A Chinese rocket booster slammed into the far side of the Moon last year and left two craters.
American scientists believe that they’ve pinpointed where the booster came from, and show that it was carrying the mystery object that made the second crater.
Without cooperation from the team behind the Chinese mission, the University of Arizona researchers say we may never know what the unknown item was.
When a spent rocket booster slammed into the far side of the Moon in March 2022, it apparently had an unknown object attached to it. Now we know the booster was Chinese in origin.
But to muddle matters, the China National Space Administration (CNSA) say it wasn’t their rocket booster—and therefore couldn’t have been their mystery second item—that left the two craters on the Moon. Data tells a different story.
The story of this mystery starts well before a piece of space junk hurtled into the Moon near the Hertzsprung Crater, a place never directly visible from Earth. It was the two craters created there that really got folks wondering about this space junk.
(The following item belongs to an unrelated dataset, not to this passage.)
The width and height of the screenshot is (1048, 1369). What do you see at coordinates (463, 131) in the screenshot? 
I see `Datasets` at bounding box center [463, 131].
A research team from the University of Arizona started investigating—their findings were published in Planetary Science Journal—and now say they have “definitive proof” that the space junk was a spent booster from a Chinese rocket. They also claim that it was likely hauling an additional payload, hence the second crater.
If they’re correct, this space junk had spent years in orbit, and had been identified by the Catalina Sky Survey as WEO913A. Thanks to its path, the team soon narrowed down that the object was a rocket booster from either a 2015 SpaceX Falcon 9 launch or the late 2014 Chnge’e 5-T1 launch—the latter of which was carried out by the CNSA’s lunar exploration program. The CNSA claimed that the rocket booster burned up upon re-entry to Earth, but the U.S. Space Command says that never happened.
The third and uppermost stage of the rocket, which was on a dry run for a mission to bring lunar soil back to Earth, was jettisoned once spent. As it was too small to be seen by the highest-powered telescopes, light curve characterization and computer simulations of thousands of objects in space were key in determining the object’s origin. And researchers found something else intriguing in the course of their research.
“Something that’s been in space as long as this is subjected to forces from the Earth’s and the Moon’s gravity and the light from the sun,” Tanner Campbell, doctoral student at the University of Arizona Department of Aerospace and Mechanical Engineering in the College of Engineering and the study’s first author, said in a statement. “So, you would expect it to wobble a little bit, particularly when you consider that the rocket body is a big empty shell with a heavy engine on one side. But this was just tumbling end-over-end, in a very stable way.”
The team realized that there must have been a counterweight to the two engines, each weighing 1,200 pounds without the fuel. After performing a torque balance analysis, the team came to believe that something was mounted to the front of the booster. And the clues from the impact—which made two craters about 100 feet apart, each roughly 50 to 60 feet in diameter—indicate a decently sized mystery object.
“This is the first time we see a double crater,” Campbell said in regards to rocket boosters hitting the Moon. “We know that in the case of Chang’e 5-T1, its impact was almost straight down, and to get those two craters of about the same size, you need two roughly equal masses that are apart from each other.”
In the case of the wayward rocket booster and its unknown friend, definitive answers may never come. “Obviously, we have no idea what it might have been—perhaps some extra support structure, or additional instrumentation, or something else,” Campbell said. “We probably won’t ever know.”